What this exercise needs is every entry restated as written, with no pictures.

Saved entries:
______________________________
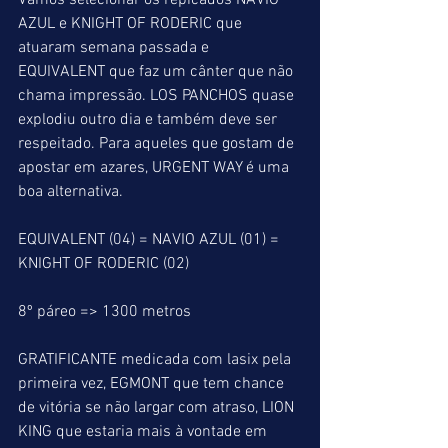
Vamos selecionar os repicados NAVIO 
AZUL e KNIGHT OF RODERIC que 
atuaram semana passada e 
EQUIVALENT que faz um cânter que não 
chama impressão. LOS PANCHOS quase 
explodiu outro dia e também deve ser 
respeitado. Para aqueles que gostam de 
apostar em azares, URGENT WAY é uma 
boa alternativa.
EQUIVALENT (04) = NAVIO AZUL (01) = 
KNIGHT OF RODERIC (02)
8º páreo => 1300 metros
GRATIFICANTE medicada com lasix pela 
primeira vez, EGMONT que tem chance 
de vitória se não largar com atraso, LION 
KING que estaria mais à vontade em 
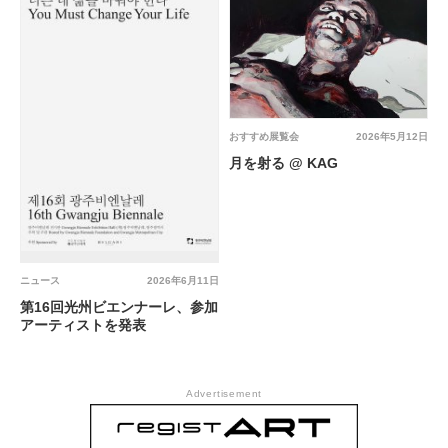
おすすめ展覧会
2026年5月12日
月を射る @ KAG
ニュース
2026年6月11日
第16回光州ビエンナーレ、参加
アーティストを発表
Advertisement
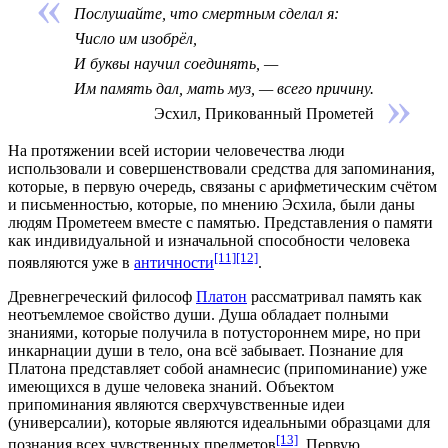
Послушайте, что смертным сделал я:
Число им изобрёл,
И буквы научил соединять, —
Им память дал, мать муз, — всего причину.
Эсхил, Прикованный Прометей
На протяжении всей истории человечества люди
использовали и совершенствовали средства для запоминания,
которые, в первую очередь, связаны с
арифметическим счётом
и
письменностью
, которые, по мнению
Эсхила
, были даны
людям
Прометеем
вместе с памятью. Представления о памяти
как индивидуальной и изначальной способности человека
[11]
[12]
появляются уже в
античности
.
Древнегреческий философ
Платон
рассматривал память как
неотъемлемое свойство души. Душа обладает полными
знаниями, которые получила в потустороннем мире, но при
инкарнации
души в тело, она всё забывает.
Познание
для
Платона представляет собой
анамнесис (припоминание)
уже
имеющихся в душе человека знаний. Объектом
припоминания являются сверхчувственные идеи
(
универсалии
), которые являются идеальными образцами для
[13]
познания всех чувственных предметов
. Первую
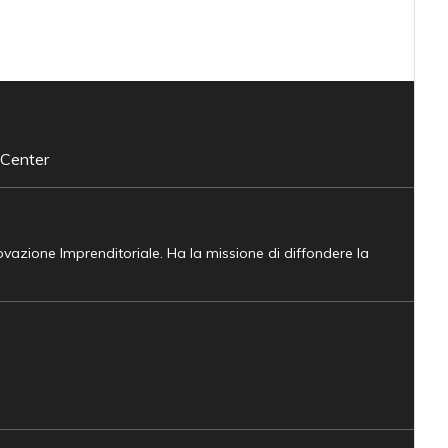
 Center
novazione Imprenditoriale. Ha la missione di diffondere la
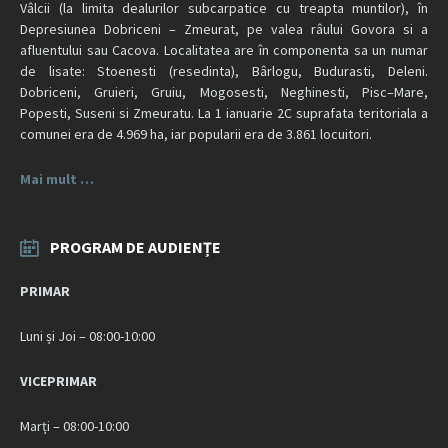
Vâlcii (la limita dealurilor subcarpatice cu treapta muntilor), în
Depresiunea Dobriceni – Zmeurat, pe valea râului Govora si a
afluentului sau Cacova. Localitatea are în componenta sa un numar
de lisate: Stoenesti (resedinta), Bârlogu, Budurasti, Deleni.
Dobriceni, Gruieri, Gruiu, Mogosesti, Neghinesti, Pisc–Mare,
Popesti, Suseni si Zmeuratu. La 1 ianuarie 2C suprafata teritoriala a
comunei era de 4.969 ha, iar popularii era de 3.861 locuitori.
Mai mult …
PROGRAM DE AUDIENȚE
PRIMAR
Luni și Joi – 08:00-10:00
VICEPRIMAR
Marți – 08:00-10:00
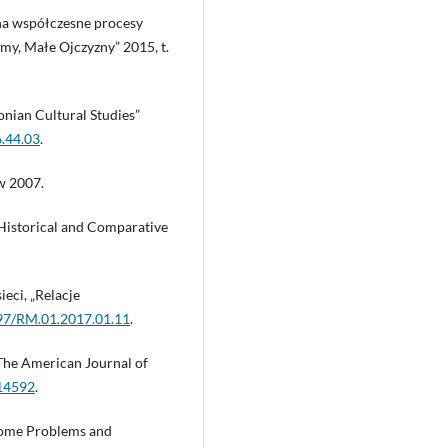
na współczesne procesy
zmy, Małe Ojczyzny” 2015, t.
lonian Cultural Studies”
6.44.03
.
w 2007.
n Historical and Comparative
ieci, „Relacje
797/RM.01.2017.01.11
.
The American Journal of
214592
.
Some Problems and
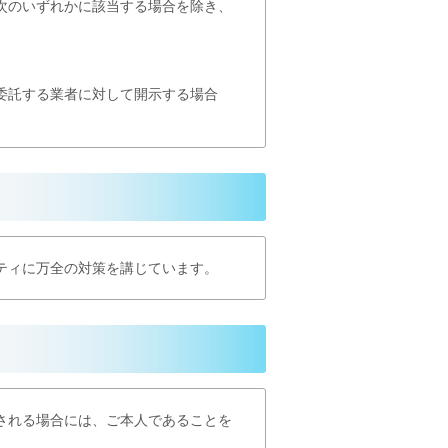
次のいずれかに該当する場合を除き、
委託する業者に対して開示する場合
ティに万全の対策を講じています。
される場合には、ご本人であることを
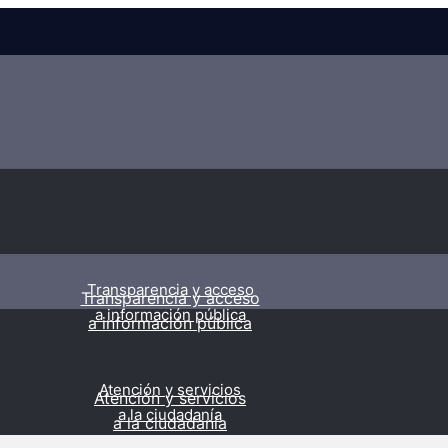
Transparencia y acceso
Transparencia y acceso
a información pública
a información pública
Atención y servicios
Atención y servicios
a la ciudadanía
a la ciudadanía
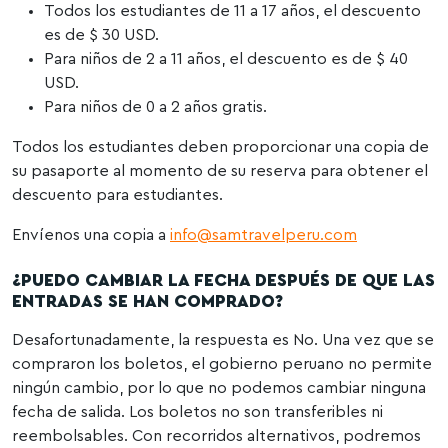
Todos los estudiantes de 11 a 17 años, el descuento
es de $ 30 USD.
Para niños de 2 a 11 años, el descuento es de $ 40
USD.
Para niños de 0 a 2 años gratis.
Todos los estudiantes deben proporcionar una copia de
su pasaporte al momento de su reserva para obtener el
descuento para estudiantes.
Envíenos una copia a
info@samtravelperu.com
¿PUEDO CAMBIAR LA FECHA DESPUÉS DE QUE LAS
ENTRADAS SE HAN COMPRADO?
Desafortunadamente, la respuesta es No. Una vez que se
compraron los boletos, el gobierno peruano no permite
ningún cambio, por lo que no podemos cambiar ninguna
fecha de salida. Los boletos no son transferibles ni
reembolsables. Con recorridos alternativos, podremos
______________________________
[Task answer]:
Vamos selecionar os repicados NAVIO 
AZUL e KNIGHT OF RODERIC que 
atuaram semana passada e 
EQUIVALENT que faz um cânter que não 
chama impressão. LOS PANCHOS quase 
explodiu outro dia e também deve ser 
respeitado. Para aqueles que gostam de 
apostar em azares, URGENT WAY é uma 
boa alternativa.
EQUIVALENT (04) = NAVIO AZUL (01) = 
KNIGHT OF RODERIC (02)
8º páreo => 1300 metros
GRATIFICANTE medicada com lasix pela 
primeira vez, EGMONT que tem chance 
de vitória se não largar com atraso, LION 
KING que estaria mais à vontade em 
おすすめ展覧会
2026年5月12日
月を射る @ KAG
ニュース
2026年6月11日
第16回光州ビエンナーレ、参加
アーティストを発表
Advertisement
Послушайте, что смертным сделал я:
Число им изобрёл,
И буквы научил соединять, —
Им память дал, мать муз, — всего причину.
Эсхил, Прикованный Прометей
На протяжении всей истории человечества люди
использовали и совершенствовали средства для запоминания,
которые, в первую очередь, связаны с
арифметическим счётом
и
письменностью
, которые, по мнению
Эсхила
, были даны
людям
Прометеем
вместе с памятью. Представления о памяти
как индивидуальной и изначальной способности человека
[11]
[12]
появляются уже в
античности
.
Древнегреческий философ
Платон
рассматривал память как
неотъемлемое свойство души. Душа обладает полными
знаниями, которые получила в потустороннем мире, но при
инкарнации
души в тело, она всё забывает.
Познание
для
Платона представляет собой
анамнесис (припоминание)
уже
имеющихся в душе человека знаний. Объектом
припоминания являются сверхчувственные идеи
(
универсалии
), которые являются идеальными образцами для
[13]
познания всех чувственных предметов
. Первую
 Center
novazione Imprenditoriale. Ha la missione di diffondere la
Vâlcii (la limita dealurilor subcarpatice cu treapta muntilor), în
Depresiunea Dobriceni – Zmeurat, pe valea râului Govora si a
afluentului sau Cacova. Localitatea are în componenta sa un numar
de lisate: Stoenesti (resedinta), Bârlogu, Budurasti, Deleni.
Dobriceni, Gruieri, Gruiu, Mogosesti, Neghinesti, Pisc–Mare,
Popesti, Suseni si Zmeuratu. La 1 ianuarie 2C suprafata teritoriala a
comunei era de 4.969 ha, iar popularii era de 3.861 locuitori.
Mai mult …
PROGRAM DE AUDIENȚE
PRIMAR
Luni și Joi – 08:00-10:00
VICEPRIMAR
Marți – 08:00-10:00
na współczesne procesy
zmy, Małe Ojczyzny” 2015, t.
lonian Cultural Studies”
6.44.03
.
w 2007.
n Historical and Comparative
ieci, „Relacje
797/RM.01.2017.01.11
.
The American Journal of
214592
.
Some Problems and
次のいずれかに該当する場合を除き、
委託する業者に対して開示する場合
ティに万全の対策を講じています。
される場合には、ご本人であることを
Transparencia y acceso
Transparencia y acceso
a información pública
a información pública
Atención y servicios
Atención y servicios
a la ciudadanía
a la ciudadanía
Todos los estudiantes de 11 a 17 años, el descuento
es de $ 30 USD.
Para niños de 2 a 11 años, el descuento es de $ 40
USD.
Para niños de 0 a 2 años gratis.
Todos los estudiantes deben proporcionar una copia de
su pasaporte al momento de su reserva para obtener el
descuento para estudiantes.
Envíenos una copia a
info@samtravelperu.com
¿PUEDO CAMBIAR LA FECHA DESPUÉS DE QUE LAS
ENTRADAS SE HAN COMPRADO?
Desafortunadamente, la respuesta es No. Una vez que se
compraron los boletos, el gobierno peruano no permite
ningún cambio, por lo que no podemos cambiar ninguna
fecha de salida. Los boletos no son transferibles ni
reembolsables. Con recorridos alternativos, podremos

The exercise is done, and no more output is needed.